2. Shows face a challenge in clarifying categories. Distinguishing different types of machine quilting is one area that is changing so fast that categories need to change to keep up. It doesn't seem fair for a hand guided home machine to have to compete with a long arm, particularly a computer guided long arm. Then there's the professional vs. amateur category. One thing I noticed at this show was how many more professional entries there are now. That's not surprising, considering how many people have long arm quilting businesses. But again, can a competent, small business long arm quilter compete with someone who is not just a professional quilter, but a professional competitive quilter? That's clearly what is happening.

Then there is a question of what makes an "art quilt." At this show the same person won in Wall Quilt and Art Quilt (amateur). The two entries were hanging side by side, identical in technique as far as I could see, and similar in subject matter (both raw edge applique/collage landscapes). The only apparent difference was size. "Art Quilt" or "Fabric Art" needs some definition--a tall order, I know.

3. And finally, I've noticed in the last few years an increasing emphasis on what I heard described as the "Wow factor." Of course a winning quilt has to have something special about it. But does special have to mean oversized, brightly colored, high contrast motifs? Does it have to mean fully saturated complementary colors used in equal amounts? Does it have to mean glue on crystals that don't necessarily enhance the design? Does it have to mean cloying sentimentality? Can't special mean a subtly beautiful color scheme, a well-balanced design, an interesting play of geometric shapes, or wit, originality, and taste? Is it a good thing for a quilt to "look just like a painting"?
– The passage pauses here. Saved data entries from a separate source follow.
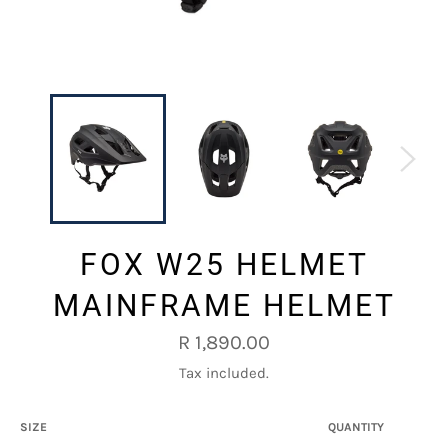
FOX W25 HELMET
MAINFRAME HELMET
Regular
R 1,890.00
price
Tax included.
SIZE
QUANTITY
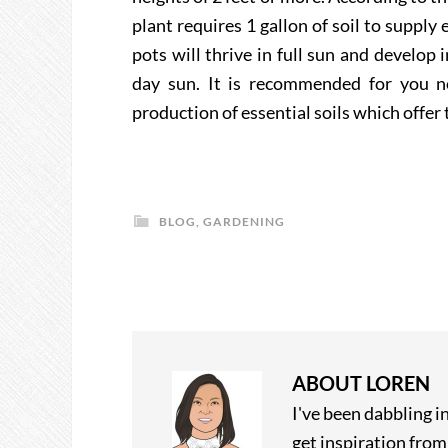
plant requires 1 gallon of soil to suppl
pots will thrive in full sun and develop
day sun. It is recommended for you not
production of essential soils which offer 
BLOG
,
GARDENING
ABOUT
LOREN
I've been dabbling i
get inspiration fro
If I go too far with this, it sounds like I'm criticizing the quilters, whose technical skills are breath-taking, deserving the highest admiration. I'm not. I'm criticizing a current trend, fad, whatever you might call it, that quilters are responding to. I don't think it's necessarily a healthy trend. If 80 years ago women were creating kitsch in their spare time with needle and thread and calicos, and they're now creating kitsch with $5000+ sewing machines, $10 a yard fabric, and $8 a spool thread, have we progressed? I don't think so. A few years ago, non-quilters began to look at quilting with respect. We're going to lose that respect and become just a marketing opportunity unless design becomes as important as workmanship.

Finally, since this sounds a bit negative, I just want to clarify that the IHQS is a very well organized, well run show, with a broad range of quilt styles and levels, and first class teachers. I've always enjoyed going to it, and will continue to make it part of my quilting plan. If you made it through all this, thanks for persevering!

Saturday, March 01, 2008

Indiana Heritage Quilt Show

I spent a day and a half at this show. It caused me to do lots of thinking about quilting styles, not all of it pleasant or positive. I'm mulling over how or if to post some of these thoughts, but in the meantime here are a couple of big winners. As a White Glove Lady posted in their area, I examined them in detail. Both are a text book in detail and intricate workmanship.

Best of Show: String of Pearls by Mary Buvia

Excellence in Workmanship Hand quilted: Irish Cream by Linda Roy

And here are a couple of detail shots:

Most of the raised areas on Linda Roy's quilt are not trapunto, but applique. It's an exquisite piece of work.